Your Privacy Could Be Leaking Out of Old Firmware in Your Car

Hackers could use the infotainment system in your car to steal private information from a phone it paired with at one point in the past. Researchers have shown that the on-board entertainment computer in at least one car make and model stores personal data persistently and suffers from weaknesses that allow exfiltration through the built-in Wi-Fi component.

Security researchers Gabriel Cirlig and Stefan Tanase from Ixia, at the DefCamp security conference in Bucharest, Romania, presented their discovery that the infotainment system in a car they tested hoarded the information it took from a phone during synchronization, and permitted silent extraction. They pulled out information including call history, contact lists, SMSs, emails, GPS history, voice profiles and vehicle status (fuel consumption, average speed, driving style, how often you hit the brake). Files associated with applications on the phone, such as photos and audio, were also discovered in the car’s storage.

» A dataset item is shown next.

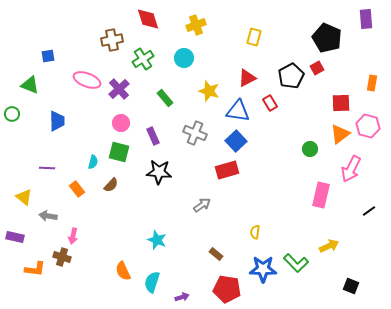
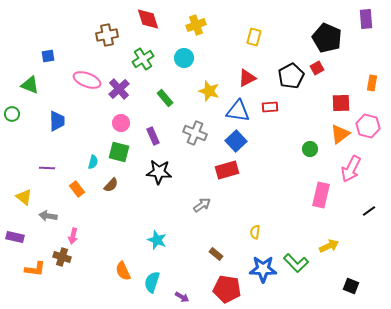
brown cross at (112, 40): moved 5 px left, 5 px up
red rectangle at (270, 103): moved 4 px down; rotated 63 degrees counterclockwise
purple arrow at (182, 297): rotated 48 degrees clockwise
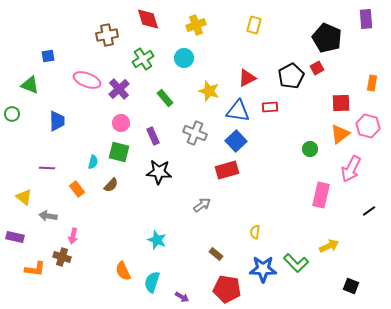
yellow rectangle at (254, 37): moved 12 px up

Cirlig said that the date of the pairing doesn’t matter because the car computer would transfer and store the data indefinitely whenever a phone connected to the infotainment system, to shorten future data synchronization times. This raises serious privacy concerns for people selling their car, because their details would pass to the new owner.

The researchers said that stealing the data was possible through the infotainment system’s autorun feature that kicks in when it finds a USB drive. This prompted them to write a script that executed automatically. A single line of code could be used to disable the firewall and dump sensitive data on the removable device. Since the vehicle comes with Wi-Fi capabilities, Cirlig said the script could also instruct the car to send the information via Wi-Fi to an attacker nearby.

Tanase said the infotainment system came with debugging tools – powerful utilities that interact directly with the code in the product, used for testing and error correction during development. The security expert believes they were added in the staging environment, a point in the deployment process that mirrors the actual production for final testing.

Relying on the autorun feature, the hackers turned on the SSH (secure shell) communication with the car and could send commands with the highest privileges. A hacker could abuse the debugging tools to collect details of WiFi networks the car finds as it drives through the city. This activity, known as wardriving, is usually done with a laptop or a smartphone to map networks and exploit vulnerabilities in them.

Cirlig and Tanase were encouraged in their work by previous research on car hacking, both from Charlie Miller and Chris Valasek on Jeep Cherokee, and more recent work by Jay Turla (https://github.com/shipcod3/mazda_getInfo) on Mazda cars. The security researchers declined to disclose the name of the manufacturer or the model on the testbed, but said that they reported the problem to the maker, who fixed it. However, updating the infotainment system is done in dealerships or authorized car services, so many vehicles may still run the vulnerable firmware.